▶ RECORDS FOR THE EXERCISE
· · ·

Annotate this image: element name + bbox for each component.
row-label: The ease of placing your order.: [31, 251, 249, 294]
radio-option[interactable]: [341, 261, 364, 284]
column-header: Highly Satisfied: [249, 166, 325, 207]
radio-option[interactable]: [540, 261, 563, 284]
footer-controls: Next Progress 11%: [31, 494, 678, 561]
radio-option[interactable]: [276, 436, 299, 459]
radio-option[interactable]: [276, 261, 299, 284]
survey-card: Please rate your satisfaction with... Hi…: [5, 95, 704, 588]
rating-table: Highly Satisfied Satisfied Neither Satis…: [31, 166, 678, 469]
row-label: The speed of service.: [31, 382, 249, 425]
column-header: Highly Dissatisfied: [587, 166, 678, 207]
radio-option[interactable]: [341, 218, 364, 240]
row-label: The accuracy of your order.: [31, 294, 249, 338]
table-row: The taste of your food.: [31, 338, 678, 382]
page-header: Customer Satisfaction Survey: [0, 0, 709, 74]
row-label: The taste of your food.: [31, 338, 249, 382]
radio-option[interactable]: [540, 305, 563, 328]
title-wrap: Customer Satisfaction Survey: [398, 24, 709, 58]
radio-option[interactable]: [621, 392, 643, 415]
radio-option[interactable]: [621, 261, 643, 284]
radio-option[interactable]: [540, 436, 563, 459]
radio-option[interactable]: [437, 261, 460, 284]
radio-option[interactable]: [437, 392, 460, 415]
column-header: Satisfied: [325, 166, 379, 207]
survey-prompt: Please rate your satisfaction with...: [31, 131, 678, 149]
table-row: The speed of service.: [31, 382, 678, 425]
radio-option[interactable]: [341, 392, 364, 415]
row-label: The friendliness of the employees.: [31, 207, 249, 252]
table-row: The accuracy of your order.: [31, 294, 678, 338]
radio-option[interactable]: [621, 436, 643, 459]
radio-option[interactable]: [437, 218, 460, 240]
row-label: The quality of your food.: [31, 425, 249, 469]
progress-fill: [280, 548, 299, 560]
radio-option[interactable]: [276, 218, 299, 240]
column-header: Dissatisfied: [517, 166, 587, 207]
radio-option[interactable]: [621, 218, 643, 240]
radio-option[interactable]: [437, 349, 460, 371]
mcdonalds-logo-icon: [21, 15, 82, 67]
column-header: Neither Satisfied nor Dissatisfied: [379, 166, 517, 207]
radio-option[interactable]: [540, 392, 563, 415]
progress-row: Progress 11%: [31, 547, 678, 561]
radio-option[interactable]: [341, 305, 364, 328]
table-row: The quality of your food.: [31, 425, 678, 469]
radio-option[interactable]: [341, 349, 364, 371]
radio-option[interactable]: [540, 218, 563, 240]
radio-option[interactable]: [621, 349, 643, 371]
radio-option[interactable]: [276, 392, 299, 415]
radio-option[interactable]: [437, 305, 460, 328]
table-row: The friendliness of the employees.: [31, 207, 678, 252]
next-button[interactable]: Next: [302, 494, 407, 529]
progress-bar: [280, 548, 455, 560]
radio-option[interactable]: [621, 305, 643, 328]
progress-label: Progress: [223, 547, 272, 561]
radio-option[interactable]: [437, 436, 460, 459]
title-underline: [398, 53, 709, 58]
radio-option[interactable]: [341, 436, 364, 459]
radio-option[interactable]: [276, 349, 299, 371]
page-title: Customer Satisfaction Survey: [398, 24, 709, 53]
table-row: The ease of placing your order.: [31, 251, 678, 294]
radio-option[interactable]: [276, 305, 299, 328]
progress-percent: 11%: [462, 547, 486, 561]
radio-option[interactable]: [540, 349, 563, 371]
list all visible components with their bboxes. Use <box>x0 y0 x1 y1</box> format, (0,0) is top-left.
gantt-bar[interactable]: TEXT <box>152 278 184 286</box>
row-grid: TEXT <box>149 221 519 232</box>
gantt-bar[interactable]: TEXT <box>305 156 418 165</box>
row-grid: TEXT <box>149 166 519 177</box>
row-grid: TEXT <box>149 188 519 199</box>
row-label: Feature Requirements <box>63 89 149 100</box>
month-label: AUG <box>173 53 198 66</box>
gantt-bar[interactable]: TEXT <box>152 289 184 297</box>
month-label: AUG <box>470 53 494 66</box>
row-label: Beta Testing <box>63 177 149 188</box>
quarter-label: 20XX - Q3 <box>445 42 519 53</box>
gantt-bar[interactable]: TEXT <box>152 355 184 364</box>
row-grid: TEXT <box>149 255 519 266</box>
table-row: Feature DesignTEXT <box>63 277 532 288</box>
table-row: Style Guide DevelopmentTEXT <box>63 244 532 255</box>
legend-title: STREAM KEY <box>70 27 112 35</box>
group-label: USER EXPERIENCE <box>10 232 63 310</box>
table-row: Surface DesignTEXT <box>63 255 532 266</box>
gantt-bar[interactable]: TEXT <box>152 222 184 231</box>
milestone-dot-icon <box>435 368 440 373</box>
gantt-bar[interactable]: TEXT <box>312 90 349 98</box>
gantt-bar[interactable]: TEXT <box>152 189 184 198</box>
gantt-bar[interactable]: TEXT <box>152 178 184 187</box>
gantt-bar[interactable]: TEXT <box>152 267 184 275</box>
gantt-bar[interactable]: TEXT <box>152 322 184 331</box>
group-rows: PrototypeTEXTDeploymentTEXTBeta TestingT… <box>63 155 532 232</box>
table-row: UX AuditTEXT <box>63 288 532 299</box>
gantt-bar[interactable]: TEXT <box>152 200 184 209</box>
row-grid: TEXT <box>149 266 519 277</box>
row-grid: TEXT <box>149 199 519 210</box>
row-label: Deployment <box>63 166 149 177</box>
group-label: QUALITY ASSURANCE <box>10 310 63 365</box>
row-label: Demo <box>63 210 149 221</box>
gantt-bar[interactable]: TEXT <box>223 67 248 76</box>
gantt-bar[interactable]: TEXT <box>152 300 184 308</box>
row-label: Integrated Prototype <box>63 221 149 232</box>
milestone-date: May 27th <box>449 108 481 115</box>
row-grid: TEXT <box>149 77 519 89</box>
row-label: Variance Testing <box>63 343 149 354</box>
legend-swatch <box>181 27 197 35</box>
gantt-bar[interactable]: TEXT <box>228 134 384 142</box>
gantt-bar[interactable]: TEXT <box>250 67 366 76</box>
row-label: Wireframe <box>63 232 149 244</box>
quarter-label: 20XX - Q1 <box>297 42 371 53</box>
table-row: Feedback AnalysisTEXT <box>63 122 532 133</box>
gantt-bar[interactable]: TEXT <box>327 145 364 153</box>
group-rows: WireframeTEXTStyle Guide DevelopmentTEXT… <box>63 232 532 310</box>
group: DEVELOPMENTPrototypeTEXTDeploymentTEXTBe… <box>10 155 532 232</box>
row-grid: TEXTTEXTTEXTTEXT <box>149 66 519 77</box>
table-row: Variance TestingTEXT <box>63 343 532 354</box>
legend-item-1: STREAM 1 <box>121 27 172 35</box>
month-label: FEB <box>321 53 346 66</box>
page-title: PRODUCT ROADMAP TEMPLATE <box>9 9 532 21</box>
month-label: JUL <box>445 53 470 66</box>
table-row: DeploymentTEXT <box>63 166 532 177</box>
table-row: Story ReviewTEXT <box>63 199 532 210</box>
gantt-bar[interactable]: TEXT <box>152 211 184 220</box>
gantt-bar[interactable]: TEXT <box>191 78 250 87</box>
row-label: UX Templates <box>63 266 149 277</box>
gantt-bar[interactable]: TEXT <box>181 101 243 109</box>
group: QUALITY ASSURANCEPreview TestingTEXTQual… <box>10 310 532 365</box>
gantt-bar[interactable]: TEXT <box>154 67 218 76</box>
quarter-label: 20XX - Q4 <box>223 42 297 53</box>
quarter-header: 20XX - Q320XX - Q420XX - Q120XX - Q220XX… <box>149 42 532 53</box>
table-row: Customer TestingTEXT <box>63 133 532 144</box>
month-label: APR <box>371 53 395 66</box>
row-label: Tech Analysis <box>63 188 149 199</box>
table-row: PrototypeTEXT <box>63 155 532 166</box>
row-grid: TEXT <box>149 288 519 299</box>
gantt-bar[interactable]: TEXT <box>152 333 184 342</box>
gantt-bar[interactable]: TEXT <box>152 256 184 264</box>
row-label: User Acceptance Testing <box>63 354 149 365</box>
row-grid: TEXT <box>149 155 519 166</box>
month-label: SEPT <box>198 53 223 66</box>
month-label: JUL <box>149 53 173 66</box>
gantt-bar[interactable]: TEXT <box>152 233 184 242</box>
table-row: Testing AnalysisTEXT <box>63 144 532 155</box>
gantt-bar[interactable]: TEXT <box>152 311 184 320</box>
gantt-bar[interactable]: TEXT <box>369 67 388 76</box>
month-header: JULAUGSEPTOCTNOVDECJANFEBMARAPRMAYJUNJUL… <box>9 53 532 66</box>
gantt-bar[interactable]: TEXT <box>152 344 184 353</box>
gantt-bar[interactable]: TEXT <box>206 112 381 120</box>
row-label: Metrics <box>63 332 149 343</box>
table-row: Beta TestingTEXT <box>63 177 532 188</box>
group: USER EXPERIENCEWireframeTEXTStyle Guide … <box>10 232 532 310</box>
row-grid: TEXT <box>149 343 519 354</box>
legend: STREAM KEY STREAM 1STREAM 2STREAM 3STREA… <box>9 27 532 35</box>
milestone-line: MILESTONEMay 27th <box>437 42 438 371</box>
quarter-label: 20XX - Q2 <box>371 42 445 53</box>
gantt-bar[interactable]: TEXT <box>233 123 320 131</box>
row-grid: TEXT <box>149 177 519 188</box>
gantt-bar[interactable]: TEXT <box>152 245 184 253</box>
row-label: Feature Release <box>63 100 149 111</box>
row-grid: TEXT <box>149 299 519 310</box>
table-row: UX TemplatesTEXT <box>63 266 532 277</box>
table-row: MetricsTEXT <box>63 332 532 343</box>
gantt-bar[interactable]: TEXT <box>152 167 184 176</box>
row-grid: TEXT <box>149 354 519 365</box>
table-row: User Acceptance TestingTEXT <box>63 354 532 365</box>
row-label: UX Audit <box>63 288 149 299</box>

· · ·

▶ TASK DESCRIPTION
Wherever the string "icon" occurs in the records, copy the line it is in.

▶ PROBLEM SOLUTION
mcdonalds-logo-icon: [21, 15, 82, 67]
milestone-dot-icon <box>435 368 440 373</box>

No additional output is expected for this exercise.